## Action item
Which lines below mention "Sommerkurs"? Pick each one out.

Stored entries
-----

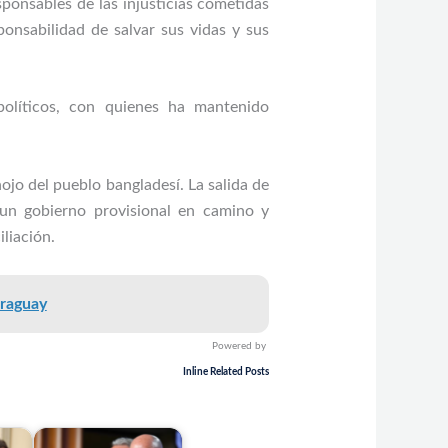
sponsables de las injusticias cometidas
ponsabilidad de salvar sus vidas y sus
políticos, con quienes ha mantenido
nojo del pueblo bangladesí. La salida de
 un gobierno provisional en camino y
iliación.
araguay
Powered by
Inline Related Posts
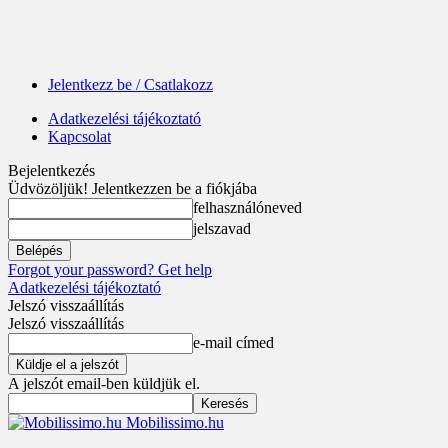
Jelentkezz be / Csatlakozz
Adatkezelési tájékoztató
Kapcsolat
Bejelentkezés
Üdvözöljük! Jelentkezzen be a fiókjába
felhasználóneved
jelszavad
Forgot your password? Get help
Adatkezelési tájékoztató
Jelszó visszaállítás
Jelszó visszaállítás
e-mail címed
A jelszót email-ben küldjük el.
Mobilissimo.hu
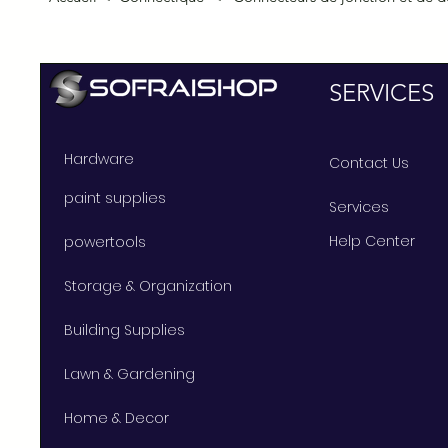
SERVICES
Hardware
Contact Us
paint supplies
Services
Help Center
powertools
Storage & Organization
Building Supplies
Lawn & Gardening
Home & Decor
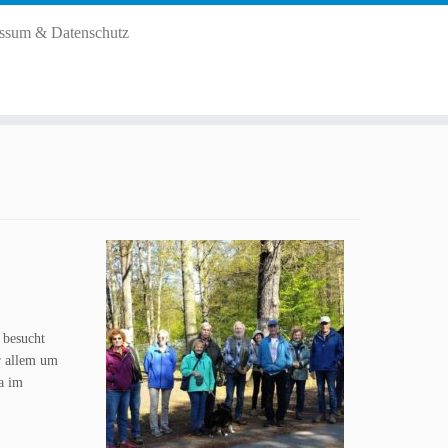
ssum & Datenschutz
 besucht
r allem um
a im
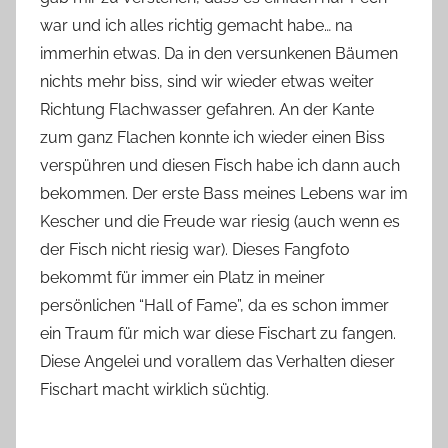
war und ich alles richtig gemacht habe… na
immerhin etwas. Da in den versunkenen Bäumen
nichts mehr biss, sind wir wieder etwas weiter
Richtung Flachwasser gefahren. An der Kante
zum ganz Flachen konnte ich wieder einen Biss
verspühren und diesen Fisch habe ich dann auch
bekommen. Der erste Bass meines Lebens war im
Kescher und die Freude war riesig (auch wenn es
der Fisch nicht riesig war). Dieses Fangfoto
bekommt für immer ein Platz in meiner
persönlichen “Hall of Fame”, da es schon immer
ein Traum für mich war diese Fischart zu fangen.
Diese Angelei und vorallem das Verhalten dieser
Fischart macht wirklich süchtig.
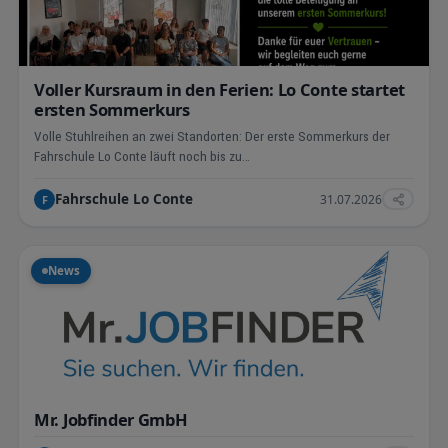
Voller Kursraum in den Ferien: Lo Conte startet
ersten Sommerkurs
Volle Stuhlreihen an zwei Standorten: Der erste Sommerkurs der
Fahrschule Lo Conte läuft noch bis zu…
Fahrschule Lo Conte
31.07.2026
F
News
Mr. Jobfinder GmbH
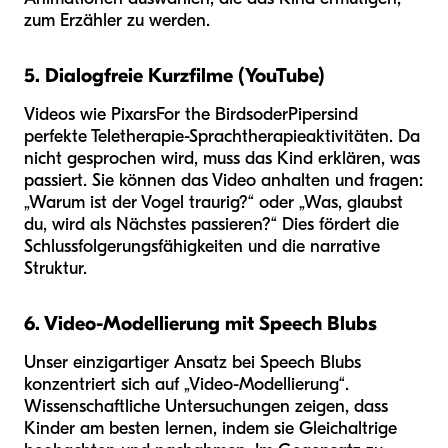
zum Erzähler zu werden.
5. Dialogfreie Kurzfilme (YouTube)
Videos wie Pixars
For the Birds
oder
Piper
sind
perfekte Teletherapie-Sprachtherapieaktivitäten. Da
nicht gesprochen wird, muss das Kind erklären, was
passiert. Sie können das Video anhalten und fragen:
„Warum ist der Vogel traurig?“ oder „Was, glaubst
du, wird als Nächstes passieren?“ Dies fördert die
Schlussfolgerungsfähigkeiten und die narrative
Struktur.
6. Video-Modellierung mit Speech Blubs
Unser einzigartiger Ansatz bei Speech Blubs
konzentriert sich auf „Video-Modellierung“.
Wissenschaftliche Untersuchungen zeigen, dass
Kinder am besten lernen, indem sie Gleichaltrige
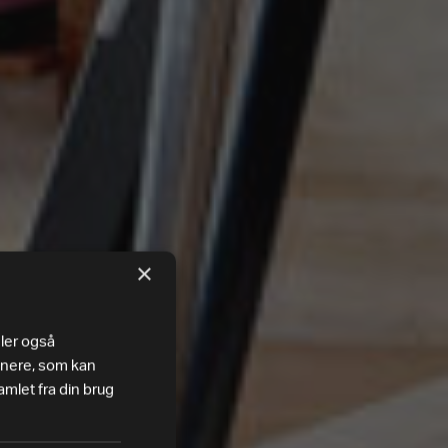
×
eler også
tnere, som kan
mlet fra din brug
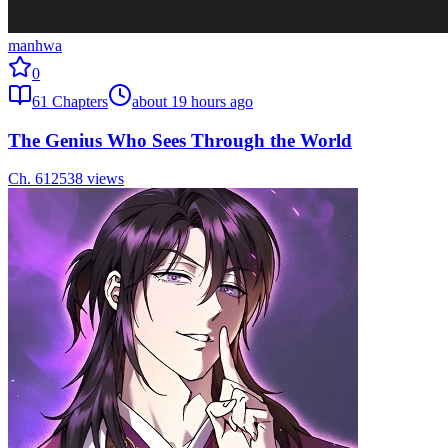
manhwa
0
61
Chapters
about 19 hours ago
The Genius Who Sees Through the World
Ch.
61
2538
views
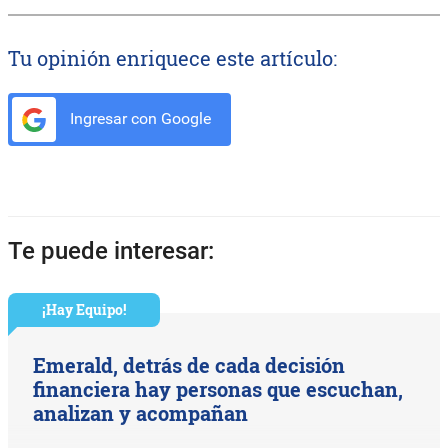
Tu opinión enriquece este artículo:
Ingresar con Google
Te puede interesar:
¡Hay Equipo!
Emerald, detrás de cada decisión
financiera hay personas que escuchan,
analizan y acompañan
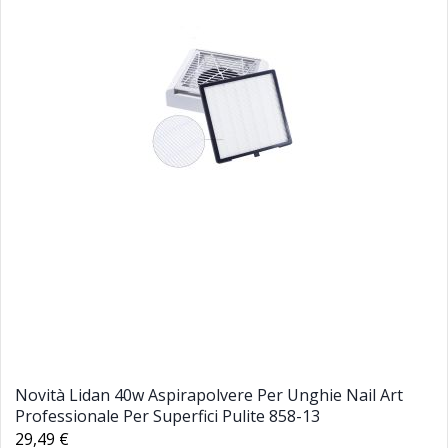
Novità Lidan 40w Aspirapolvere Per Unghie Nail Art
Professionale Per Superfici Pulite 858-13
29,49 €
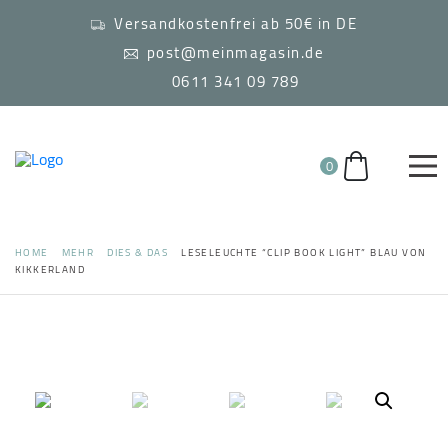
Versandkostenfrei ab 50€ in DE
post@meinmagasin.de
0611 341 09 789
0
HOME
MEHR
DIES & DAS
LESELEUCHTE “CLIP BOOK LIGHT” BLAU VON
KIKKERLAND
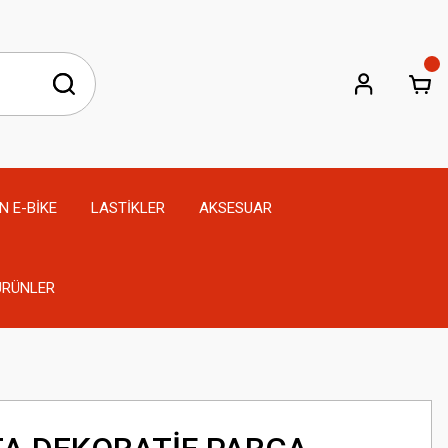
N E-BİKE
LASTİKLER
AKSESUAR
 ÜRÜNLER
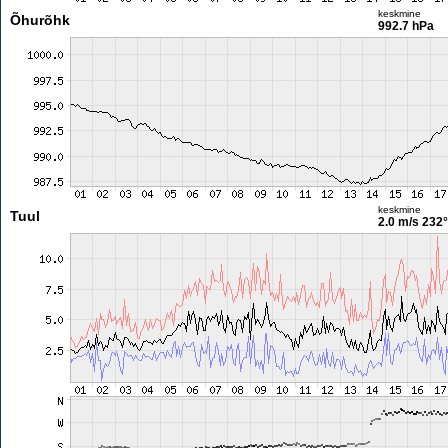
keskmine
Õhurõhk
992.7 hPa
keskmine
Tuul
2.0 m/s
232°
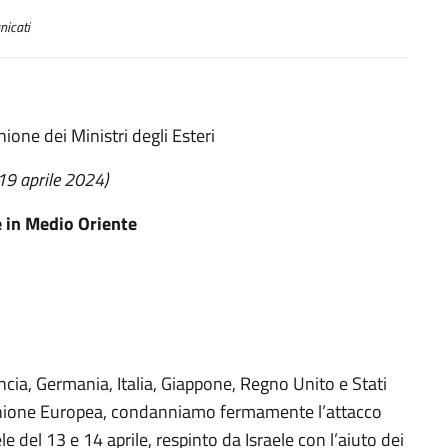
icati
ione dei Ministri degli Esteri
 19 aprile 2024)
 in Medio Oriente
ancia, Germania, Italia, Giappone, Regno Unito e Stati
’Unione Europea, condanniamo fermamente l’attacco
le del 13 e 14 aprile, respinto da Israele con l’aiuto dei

-----

## Answer to this problem
ersten Sommerkurs
Volle Stuhlreihen an zwei Standorten: Der erste Sommerkurs der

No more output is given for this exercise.